Comments

jwcarney wrote on 8/23/2010, 10:59 AM
Octane Render is another purpose built app that uses Cuda exclusively.
NonBiased renderer that can do in minutes what used to take several hours.
rmack350 wrote on 8/23/2010, 2:31 PM
Bob said Of the 16 PCIe buss lanes, 15 are write and only one is read.

Hey Bob, that's new to me. I thought one of the big deals about that 16x PCIe interface was that it was a lot more bidirectional than AGP. Do you have some sources? I'm not challenging you on it, it's just the sort of background knowledge I need for work anyway so I'd love to read something.

I suspect what's really going on is that, while the 16x slot is capable of a lot more bidirectional traffic, the cards were (and maybe still are) based on AGP designs which really didn't provide that much bandwidth back to the CPU.
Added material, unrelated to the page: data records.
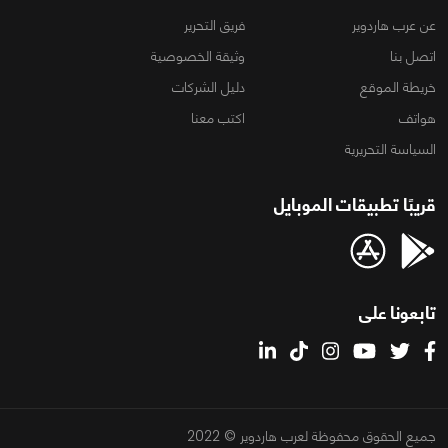
عن عرب هاردوير
فريق التحرير
اتصل بنا
وثيقة الخصوصية
خريطة الموقع
دليل الشركات
هواتف
اكتب معنا
السياسة التحريرية
قريبًا تطبيقات الموبايل
تابعونا على
جميع الحقوق محفوظة لعرب هاردوير © 2022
When you think about it, there's still not much reason for a consumer graphics card to support much return-trip bandwidth. For most consumer needs a single lane would be enough. Video-wise, if you can run an HD display from a PCIe x1 ION board then you obviously could get by with just one return lane from the GFX card. It's still coming back faster than your hard drive can record it.

Rob
megabit wrote on 8/23/2010, 3:12 PM
Speaking of consumer vs. professional needs: one of the very important aspects of how the GPU cores are used by a CUDA-supporting application, related to the cards capability of "read" and "write", is how much job can be done by the GPU "in place", i.e. using the graphic card's own memory.

I tried several video applications using CUDA, and the amount of memory on the card didn't seem to be of a much importance. On the other hand, one of the first commercial application (FEA-based Moldflow system) to use the power of GPU will only harness its cores if they have access to enough on-card memory. Depending on the model size, Gigabytes of memory may bee needed!

I don't think hardware H.264 encoding uses graphics card memory at all, but I may be mistaken.

Piotr

AMD TR 2990WX CPU | MSI X399 CARBON AC | 64GB RAM@XMP2933  | 2x RTX 2080Ti GPU | 4x 3TB WD Black RAID0 media drive | 3x 1TB NVMe RAID0 cache drive | SSD SATA system drive | AX1600i PSU | Decklink 12G Extreme | Samsung UHD reference monitor (calibrated)

Rob Franks wrote on 8/23/2010, 5:07 PM
"Not surprising that we now have Rob Franks having a go at 'farss".

And we now have Malcolm D having a go at Rob Franks.
If you can't control your aggression Malcolm... then... well, you know the rest.
Geoff_Wood wrote on 8/23/2010, 8:18 PM
Isn't CUDA just another 'abstraction layer' between the app and hardware, to slow things down ? Sorry - apart from the the basisc principle , I really don't know ;-)

geoff
farss wrote on 8/24/2010, 1:28 AM
You are right, the PCI buss lanes are all full duplex, it is how they are used on the video card itself that I was referring to.

Bob.
jabloomf1230 wrote on 8/24/2010, 11:33 AM
"Isn't CUDA just another 'abstraction layer' between the app and hardware, to slow things down ? Sorry - apart from the the basic principle , I really don't know ;-)"

In general, that would be true, but in the case of CUDA it is usually not true. GPUs were original designed to send pixels to the display device. Then some bright people figured out that some software did not take full advantage of the GPU and it was sitting around twiddling its silicon thumbs, while the CPU cores were number crunching. Since the GPU cores were doing very little anyway, why not write a programming interface (CUDA) that uses the GPU's limited instruction set to do CPU-like tasks?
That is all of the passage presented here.